(Recorded information Opens)

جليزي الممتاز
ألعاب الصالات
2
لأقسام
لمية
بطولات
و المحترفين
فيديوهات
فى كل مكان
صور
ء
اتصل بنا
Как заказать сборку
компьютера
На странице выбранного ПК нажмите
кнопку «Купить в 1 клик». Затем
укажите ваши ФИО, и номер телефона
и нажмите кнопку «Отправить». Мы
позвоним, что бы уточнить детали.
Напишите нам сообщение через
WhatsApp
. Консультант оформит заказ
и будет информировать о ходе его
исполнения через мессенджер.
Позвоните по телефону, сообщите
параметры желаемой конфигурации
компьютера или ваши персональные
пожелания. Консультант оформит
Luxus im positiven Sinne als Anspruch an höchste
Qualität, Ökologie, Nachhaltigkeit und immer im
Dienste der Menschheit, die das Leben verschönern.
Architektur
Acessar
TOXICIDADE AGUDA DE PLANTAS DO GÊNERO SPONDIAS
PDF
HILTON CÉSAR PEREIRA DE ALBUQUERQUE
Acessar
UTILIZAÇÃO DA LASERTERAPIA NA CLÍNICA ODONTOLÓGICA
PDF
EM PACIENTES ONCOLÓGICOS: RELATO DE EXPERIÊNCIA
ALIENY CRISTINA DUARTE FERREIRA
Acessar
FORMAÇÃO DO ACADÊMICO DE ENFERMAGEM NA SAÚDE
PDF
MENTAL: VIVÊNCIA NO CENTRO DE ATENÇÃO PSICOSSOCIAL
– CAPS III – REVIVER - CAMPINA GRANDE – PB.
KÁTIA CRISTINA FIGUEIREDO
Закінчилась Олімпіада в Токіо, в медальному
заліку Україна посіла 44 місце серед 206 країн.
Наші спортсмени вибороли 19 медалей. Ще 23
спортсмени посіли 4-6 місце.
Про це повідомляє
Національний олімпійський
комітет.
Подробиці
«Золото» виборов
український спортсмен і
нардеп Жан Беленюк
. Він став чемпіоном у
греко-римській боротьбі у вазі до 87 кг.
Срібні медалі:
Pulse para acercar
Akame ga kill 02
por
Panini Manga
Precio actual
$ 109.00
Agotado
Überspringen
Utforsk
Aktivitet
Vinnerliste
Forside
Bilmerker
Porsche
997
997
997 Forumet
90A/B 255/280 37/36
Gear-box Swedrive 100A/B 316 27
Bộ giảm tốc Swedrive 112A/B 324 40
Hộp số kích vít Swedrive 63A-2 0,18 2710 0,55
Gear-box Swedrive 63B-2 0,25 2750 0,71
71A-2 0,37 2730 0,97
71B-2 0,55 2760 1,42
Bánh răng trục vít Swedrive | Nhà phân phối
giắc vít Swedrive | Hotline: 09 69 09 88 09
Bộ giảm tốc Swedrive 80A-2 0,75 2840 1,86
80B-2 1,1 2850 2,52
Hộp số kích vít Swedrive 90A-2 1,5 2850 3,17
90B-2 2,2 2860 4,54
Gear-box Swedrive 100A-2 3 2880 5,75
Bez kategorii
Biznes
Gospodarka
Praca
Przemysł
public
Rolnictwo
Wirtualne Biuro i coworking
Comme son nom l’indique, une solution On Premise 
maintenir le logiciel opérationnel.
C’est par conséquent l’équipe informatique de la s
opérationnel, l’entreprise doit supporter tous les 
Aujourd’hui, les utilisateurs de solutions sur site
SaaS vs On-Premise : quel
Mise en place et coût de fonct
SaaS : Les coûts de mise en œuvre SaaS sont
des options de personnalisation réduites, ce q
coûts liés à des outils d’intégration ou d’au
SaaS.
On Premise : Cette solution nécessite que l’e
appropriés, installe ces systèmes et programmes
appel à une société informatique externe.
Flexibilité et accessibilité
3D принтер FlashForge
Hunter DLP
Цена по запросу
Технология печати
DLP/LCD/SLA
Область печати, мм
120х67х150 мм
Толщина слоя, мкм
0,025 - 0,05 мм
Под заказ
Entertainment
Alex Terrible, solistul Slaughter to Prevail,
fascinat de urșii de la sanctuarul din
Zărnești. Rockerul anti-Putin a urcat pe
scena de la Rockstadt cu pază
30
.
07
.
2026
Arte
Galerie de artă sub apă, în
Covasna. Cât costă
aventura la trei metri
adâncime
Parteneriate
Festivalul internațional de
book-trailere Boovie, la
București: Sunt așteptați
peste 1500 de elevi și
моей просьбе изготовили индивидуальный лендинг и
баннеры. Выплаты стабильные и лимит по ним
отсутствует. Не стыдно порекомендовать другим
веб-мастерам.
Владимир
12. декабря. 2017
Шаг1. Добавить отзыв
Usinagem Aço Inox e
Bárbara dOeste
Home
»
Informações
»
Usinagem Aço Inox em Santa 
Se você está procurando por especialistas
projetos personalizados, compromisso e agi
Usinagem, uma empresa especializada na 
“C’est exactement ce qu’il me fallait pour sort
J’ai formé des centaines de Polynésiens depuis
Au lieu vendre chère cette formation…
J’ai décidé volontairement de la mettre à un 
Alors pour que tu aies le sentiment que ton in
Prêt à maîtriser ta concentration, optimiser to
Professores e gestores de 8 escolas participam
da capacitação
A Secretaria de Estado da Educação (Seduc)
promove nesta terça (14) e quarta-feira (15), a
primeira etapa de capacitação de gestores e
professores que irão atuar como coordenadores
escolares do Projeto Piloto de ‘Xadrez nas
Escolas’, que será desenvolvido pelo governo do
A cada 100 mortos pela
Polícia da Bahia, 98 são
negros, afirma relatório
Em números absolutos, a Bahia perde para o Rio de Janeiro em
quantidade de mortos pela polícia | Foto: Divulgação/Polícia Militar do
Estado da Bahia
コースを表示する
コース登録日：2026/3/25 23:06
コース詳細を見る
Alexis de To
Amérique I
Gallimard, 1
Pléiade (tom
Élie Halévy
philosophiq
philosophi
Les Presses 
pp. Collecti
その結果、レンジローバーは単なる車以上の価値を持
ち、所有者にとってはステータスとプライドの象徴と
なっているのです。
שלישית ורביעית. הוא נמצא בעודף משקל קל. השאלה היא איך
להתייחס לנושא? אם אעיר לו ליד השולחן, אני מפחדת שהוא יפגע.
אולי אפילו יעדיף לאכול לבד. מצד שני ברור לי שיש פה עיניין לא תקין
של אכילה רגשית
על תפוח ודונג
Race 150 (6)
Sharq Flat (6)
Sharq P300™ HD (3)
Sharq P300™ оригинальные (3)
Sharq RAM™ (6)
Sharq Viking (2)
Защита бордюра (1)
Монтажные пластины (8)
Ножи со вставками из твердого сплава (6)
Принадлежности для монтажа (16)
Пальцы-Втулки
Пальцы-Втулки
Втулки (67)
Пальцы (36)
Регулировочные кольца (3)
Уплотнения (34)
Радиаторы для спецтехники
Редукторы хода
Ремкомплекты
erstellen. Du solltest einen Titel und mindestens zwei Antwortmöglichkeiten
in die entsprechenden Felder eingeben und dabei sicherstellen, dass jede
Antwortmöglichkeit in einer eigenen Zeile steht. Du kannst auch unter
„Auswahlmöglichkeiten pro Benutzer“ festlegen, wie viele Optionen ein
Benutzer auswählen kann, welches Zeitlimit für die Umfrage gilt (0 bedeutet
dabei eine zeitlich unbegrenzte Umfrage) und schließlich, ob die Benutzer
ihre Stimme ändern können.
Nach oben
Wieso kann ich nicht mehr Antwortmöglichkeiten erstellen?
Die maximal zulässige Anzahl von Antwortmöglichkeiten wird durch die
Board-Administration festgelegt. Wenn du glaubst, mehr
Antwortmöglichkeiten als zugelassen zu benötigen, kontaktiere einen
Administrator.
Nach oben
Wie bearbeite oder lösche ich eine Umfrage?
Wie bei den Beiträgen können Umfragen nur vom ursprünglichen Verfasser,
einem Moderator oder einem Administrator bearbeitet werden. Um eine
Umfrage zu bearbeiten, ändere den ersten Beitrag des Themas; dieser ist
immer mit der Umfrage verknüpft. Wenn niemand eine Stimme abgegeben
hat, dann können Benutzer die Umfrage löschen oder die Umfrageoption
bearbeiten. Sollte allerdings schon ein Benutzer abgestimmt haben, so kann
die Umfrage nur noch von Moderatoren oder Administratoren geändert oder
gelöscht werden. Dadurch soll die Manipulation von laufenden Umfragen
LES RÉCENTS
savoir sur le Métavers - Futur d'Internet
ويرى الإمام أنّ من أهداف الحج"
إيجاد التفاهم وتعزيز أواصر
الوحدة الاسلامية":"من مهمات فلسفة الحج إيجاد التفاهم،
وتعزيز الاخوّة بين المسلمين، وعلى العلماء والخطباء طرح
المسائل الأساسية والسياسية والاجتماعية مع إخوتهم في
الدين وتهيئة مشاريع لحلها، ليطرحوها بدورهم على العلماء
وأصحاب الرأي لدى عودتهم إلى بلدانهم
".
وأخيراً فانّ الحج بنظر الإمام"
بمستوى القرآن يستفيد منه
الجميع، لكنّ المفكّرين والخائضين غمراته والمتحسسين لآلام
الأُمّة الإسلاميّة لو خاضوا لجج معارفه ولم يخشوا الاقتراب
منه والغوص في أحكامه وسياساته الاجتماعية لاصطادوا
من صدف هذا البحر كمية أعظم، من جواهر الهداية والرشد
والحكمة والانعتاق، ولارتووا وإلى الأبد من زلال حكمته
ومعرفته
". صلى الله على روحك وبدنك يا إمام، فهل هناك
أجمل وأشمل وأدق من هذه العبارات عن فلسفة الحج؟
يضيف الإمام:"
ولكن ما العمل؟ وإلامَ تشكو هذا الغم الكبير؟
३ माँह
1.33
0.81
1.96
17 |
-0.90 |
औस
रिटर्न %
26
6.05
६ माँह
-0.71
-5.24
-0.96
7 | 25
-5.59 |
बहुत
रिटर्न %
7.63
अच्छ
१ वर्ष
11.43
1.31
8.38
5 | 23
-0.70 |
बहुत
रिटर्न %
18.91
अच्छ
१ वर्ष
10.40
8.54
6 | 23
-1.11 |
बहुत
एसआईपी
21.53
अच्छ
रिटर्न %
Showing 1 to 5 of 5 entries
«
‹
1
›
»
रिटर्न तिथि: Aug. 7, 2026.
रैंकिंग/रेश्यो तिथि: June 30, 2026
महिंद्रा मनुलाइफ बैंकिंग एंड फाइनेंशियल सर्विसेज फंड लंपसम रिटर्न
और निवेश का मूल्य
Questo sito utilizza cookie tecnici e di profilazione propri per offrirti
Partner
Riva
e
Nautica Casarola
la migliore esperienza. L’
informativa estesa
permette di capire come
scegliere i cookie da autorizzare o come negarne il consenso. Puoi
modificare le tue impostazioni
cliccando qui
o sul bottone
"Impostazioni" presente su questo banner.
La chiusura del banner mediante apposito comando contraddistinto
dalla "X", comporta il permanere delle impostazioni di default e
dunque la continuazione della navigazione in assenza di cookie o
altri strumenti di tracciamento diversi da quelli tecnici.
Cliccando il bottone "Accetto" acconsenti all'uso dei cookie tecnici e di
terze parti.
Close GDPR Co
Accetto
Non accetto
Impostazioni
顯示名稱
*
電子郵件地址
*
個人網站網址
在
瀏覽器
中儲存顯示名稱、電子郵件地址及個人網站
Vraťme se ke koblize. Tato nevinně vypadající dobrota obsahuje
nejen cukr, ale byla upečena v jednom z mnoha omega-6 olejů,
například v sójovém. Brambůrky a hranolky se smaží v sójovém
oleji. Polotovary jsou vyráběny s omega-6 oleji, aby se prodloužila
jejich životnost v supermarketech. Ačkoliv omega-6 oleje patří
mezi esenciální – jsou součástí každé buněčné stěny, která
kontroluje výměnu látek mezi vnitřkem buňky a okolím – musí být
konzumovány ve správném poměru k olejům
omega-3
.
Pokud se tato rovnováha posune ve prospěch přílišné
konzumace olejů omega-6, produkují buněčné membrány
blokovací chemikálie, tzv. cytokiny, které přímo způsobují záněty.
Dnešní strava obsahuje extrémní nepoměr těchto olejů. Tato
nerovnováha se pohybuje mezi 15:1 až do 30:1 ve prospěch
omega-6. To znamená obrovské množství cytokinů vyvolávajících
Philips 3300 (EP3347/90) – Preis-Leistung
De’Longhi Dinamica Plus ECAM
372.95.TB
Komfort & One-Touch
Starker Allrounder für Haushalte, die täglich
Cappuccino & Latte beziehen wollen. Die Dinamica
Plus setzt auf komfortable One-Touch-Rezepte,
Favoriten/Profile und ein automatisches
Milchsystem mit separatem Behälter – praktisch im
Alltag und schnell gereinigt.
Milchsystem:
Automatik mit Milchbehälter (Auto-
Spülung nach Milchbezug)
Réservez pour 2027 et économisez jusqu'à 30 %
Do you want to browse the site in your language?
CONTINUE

(Recorded information Closes)

**Instructions to follow**
Look back at the data above. Transcribe exactly the lines starting at the line that contains "Alex Terrible, solistul" and ending at the line that contains "peste 1500 de elevi și".

**Exercise result**
Alex Terrible, solistul Slaughter to Prevail,
fascinat de urșii de la sanctuarul din
Zărnești. Rockerul anti-Putin a urcat pe
scena de la Rockstadt cu pază
30
.
07
.
2026
Arte
Galerie de artă sub apă, în
Covasna. Cât costă
aventura la trei metri
adâncime
Parteneriate
Festivalul internațional de
book-trailere Boovie, la
București: Sunt așteptați
peste 1500 de elevi și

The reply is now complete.